Private School Vouchers: Still Wrong for Nevada

The pro-voucher lobby is at it again in Nevada. They are now trying to put an initiative on the November ballot that would establish one of the broadest private school voucher programs in the country. After a trial court judge blocked the effort in April, they appealed to the Nevada Supreme Court.

The Public Funds Public Schools campaign, along with advocates for Nevada’s public schools, filed an amicus curiae (friend of the court) brief urging the State Supreme Court to put an end to this latest attempt to siphon off Nevada tax dollars to pay for private and religious schools.

The proposed initiative would enact a law establishing an Education Savings Account (ESA) voucher program open to any student entering kindergarten or enrolled in public school the previous year. The group behind the proposal, Education Freedom PAC, also attempted to put a similar constitutional amendment on the ballot, but that effort was thrown out by the state’s highest court in June.

“Vouchers harm students, schools and communities in every state where they’re enacted,” said Jessica Levin, Deputy Litigation Director at Education Law Center and PFPS Director. “Nevada public schools are reeling from decades of severe underfunding. Diverting scarce tax dollars to private and religious schools is unconscionable.”

The PFPS amicus brief provides the Nevada Supreme Court with crucial information about the costs and dangers associated with voucher programs, particularly in a state like Nevada where public schools are consistently plagued with extreme teacher shortages, excessive class sizes, poor building conditions, and a lack of programs to support struggling students.

The brief argues the ballot initiative at issue violates the Nevada Constitution’s mandate that any proposed law requiring an appropriation or expenditure also include a revenue source. It points out that the proposed law fails to provide funding for the vouchers themselves and would create funding shortfalls in the public education system.

The brief also provides crucial context about the persistent underfunding of Nevada’s public schools and resulting resource deficits. Education Law Center’s 2021 Making the Grade report gave Nevada an “F” on public school funding level, funding effort, and funding distribution.

Several glaring omissions in the description of the proposed law are also highlighted in the brief. These include failing to explain the financial effect of vouchers, their negative impact on student achievement, how vouchers exacerbate school segregation, and the fact that they strip crucial legal protections from English learners and students with disabilities.

The PFPS brief urges the Nevada Supreme Court to affirm the trial court’s conclusion that the initiative is misleading and cannot be placed on the ballot.

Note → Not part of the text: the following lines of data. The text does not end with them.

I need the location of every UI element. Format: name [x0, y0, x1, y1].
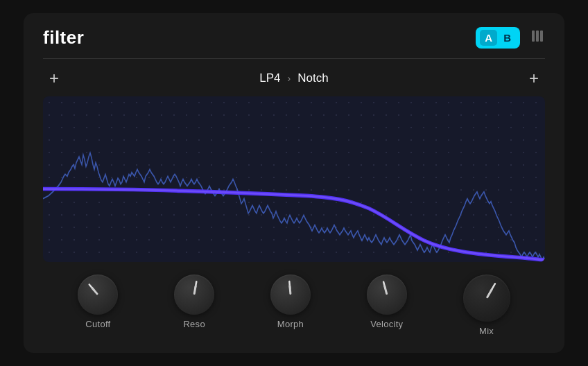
filter-add-left-button[interactable]: + [43, 67, 65, 89]
filter-add-right-button[interactable]: + [523, 67, 545, 89]
filter-arrow-icon: › [288, 73, 291, 84]
knob-group-cutoff: Cutoff [78, 274, 118, 329]
header-controls: A B [476, 27, 545, 49]
filter2-name[interactable]: Notch [297, 71, 328, 85]
morph-knob[interactable] [270, 274, 311, 315]
svg-rect-2 [540, 31, 543, 42]
mix-label: Mix [479, 326, 494, 336]
velocity-label: Velocity [370, 319, 403, 329]
filter1-name[interactable]: LP4 [259, 71, 280, 85]
plugin-container: filter A B + LP4 › Notch [24, 13, 564, 353]
knob-group-morph: Morph [270, 274, 311, 329]
mix-knob[interactable] [463, 274, 510, 322]
grid-icon[interactable] [530, 28, 545, 47]
knob-group-velocity: Velocity [367, 274, 407, 329]
reso-label: Reso [183, 319, 205, 329]
plugin-title: filter [43, 27, 84, 49]
morph-label: Morph [277, 319, 304, 329]
filter-row: + LP4 › Notch + [43, 67, 545, 89]
velocity-knob[interactable] [367, 274, 407, 315]
svg-rect-0 [532, 31, 535, 42]
waveform-svg [43, 96, 545, 262]
knob-group-reso: Reso [174, 274, 214, 329]
ab-toggle-button[interactable]: A B [476, 27, 520, 49]
svg-line-5 [89, 284, 94, 290]
svg-line-7 [196, 281, 197, 288]
filter-chain: LP4 › Notch [259, 71, 328, 85]
knob-group-mix: Mix [463, 274, 510, 336]
knobs-row: Cutoff Reso [43, 274, 545, 336]
ab-inner: A B [480, 30, 516, 46]
svg-line-11 [383, 282, 386, 289]
ab-b-label: B [499, 30, 516, 46]
svg-line-9 [289, 281, 290, 288]
ab-a-label: A [480, 30, 497, 46]
cutoff-label: Cutoff [85, 319, 110, 329]
waveform-display[interactable] [43, 96, 545, 262]
reso-knob[interactable] [174, 274, 214, 315]
header: filter A B [43, 27, 545, 49]
cutoff-knob[interactable] [78, 274, 118, 315]
header-divider [43, 58, 545, 59]
svg-rect-1 [536, 31, 539, 42]
svg-line-14 [491, 284, 495, 290]
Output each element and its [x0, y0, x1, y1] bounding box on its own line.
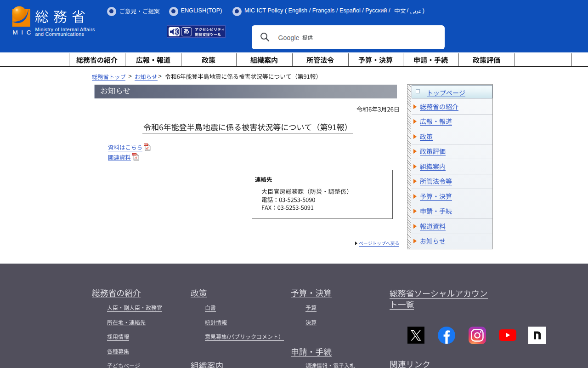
svg-text:PDF: PDF — [144, 144, 148, 146]
svg-text:PDF: PDF — [133, 153, 136, 155]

This is not the first time pro-privatization groups have tried to bring vouchers to Nevada. In 2016, Education Law Center and other PFPS partners represented public school families in Schwartz v. Lopez, a challenge to a previous statute that would have diverted millions of public dollars to private schools. The Nevada Supreme Court declared that law unconstitutional, and the program was never implemented.

The amicus brief filed by PFPS in the current case, Education Freedom PAC v. Rogers, was co-signed by the ACLU of Nevada and the Washoe Education Association, a union in the state’s second largest school district. The signers were represented pro bono by the firms Ropes & Gray LLP and Kemp Jones LLP.